Scientists from the University of Bristol discovered that early Jurassic ichthyosaur juveniles have predatory specializations.
Their findings, which were published in the Journal of Anatomy, suggest that physical differences in their snouts indicate that they evolved to have different diets and were not competing for the same resource.
The classic’sea dragons,’ ichthyosaurs, were dolphin-shaped marine predators that fed on fish and squid-like swimming shellfish.
The Lower Jurassic ichthyosaurs are renowned since the first specimens were discovered over 200 years ago at Lyme Regis in southern England by the great fossil collector and palaeontologist Mary Anning. Her specimens have long, slender snouts on some, and short, broad snouts on others.
“Functional studies need excellent three-dimensional specimens,” said Matt Williams of the Bath Royal Literary and Scientific Institution, “and the Lower Jurassic ichthyosaur fossils from Strawberry Bank in Ilminster are just that. Mary Anning’s fossils are amazing, but they are mostly squashed flat.”
“Our idea was to CT scan the specimens,” said Dr Ben Moon, of Bristol’s School of Earth Sciences and a supervisor of the study. “The scans allow us to make a detailed, 3D model of the skull in the computer, and it can then be tested for the likely forces experienced during biting.”
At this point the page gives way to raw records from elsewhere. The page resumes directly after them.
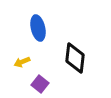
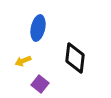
blue ellipse: rotated 25 degrees clockwise
yellow arrow: moved 1 px right, 1 px up
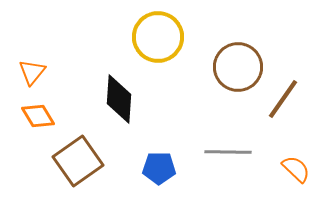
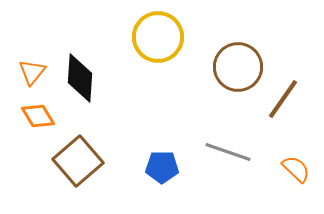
black diamond: moved 39 px left, 21 px up
gray line: rotated 18 degrees clockwise
brown square: rotated 6 degrees counterclockwise
blue pentagon: moved 3 px right, 1 px up
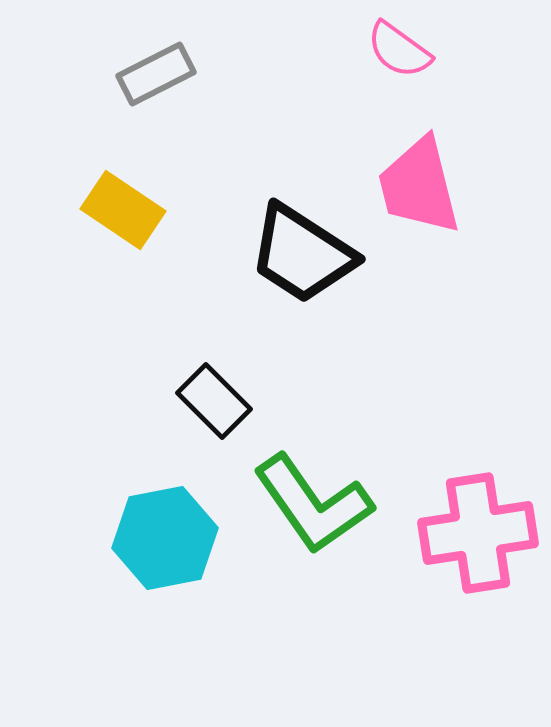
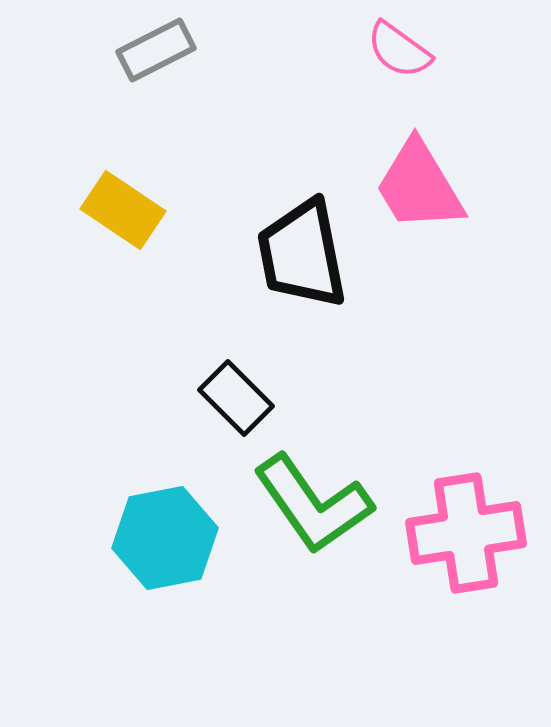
gray rectangle: moved 24 px up
pink trapezoid: rotated 17 degrees counterclockwise
black trapezoid: rotated 46 degrees clockwise
black rectangle: moved 22 px right, 3 px up
pink cross: moved 12 px left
“After we had the models, we could stress test them,” supervisor Andre Rowe said. “We tested and confirmed the hypothesis that the slender-snouted ichthyosaur had a quick but weak bite, and the broad-snouted ichthyosaur had a slow but powerful bite.”
“Confirming the supposition was important,” author Professor Michael Benton remarked. “It’s important we apply rigorous scientific approaches such as these engineering analyses. The two species of ichthyosaur presumably chased fast-moving prey (the fast biter) and slower, tough-shelled prey (the slow, powerful biter).
“I learned about CT scanning, model construction, and biomechanical testing using standard engineering software that is used to test how buildings and large structures bend,” said Sarah Jamison-Todd, who completed the work as part of her MSc in Palaeobiology.
Prof Benton concluded: “Modern predators like sharks and killer whales tend to eat anything they can, so it is exciting to be able to show that in the Jurassic there were definite specializations. The work can be extended to explore other marine reptiles such as plesiosaurs and crocodiles, so we get a detailed picture of these amazing and alien worlds of the Jurassic oceans.”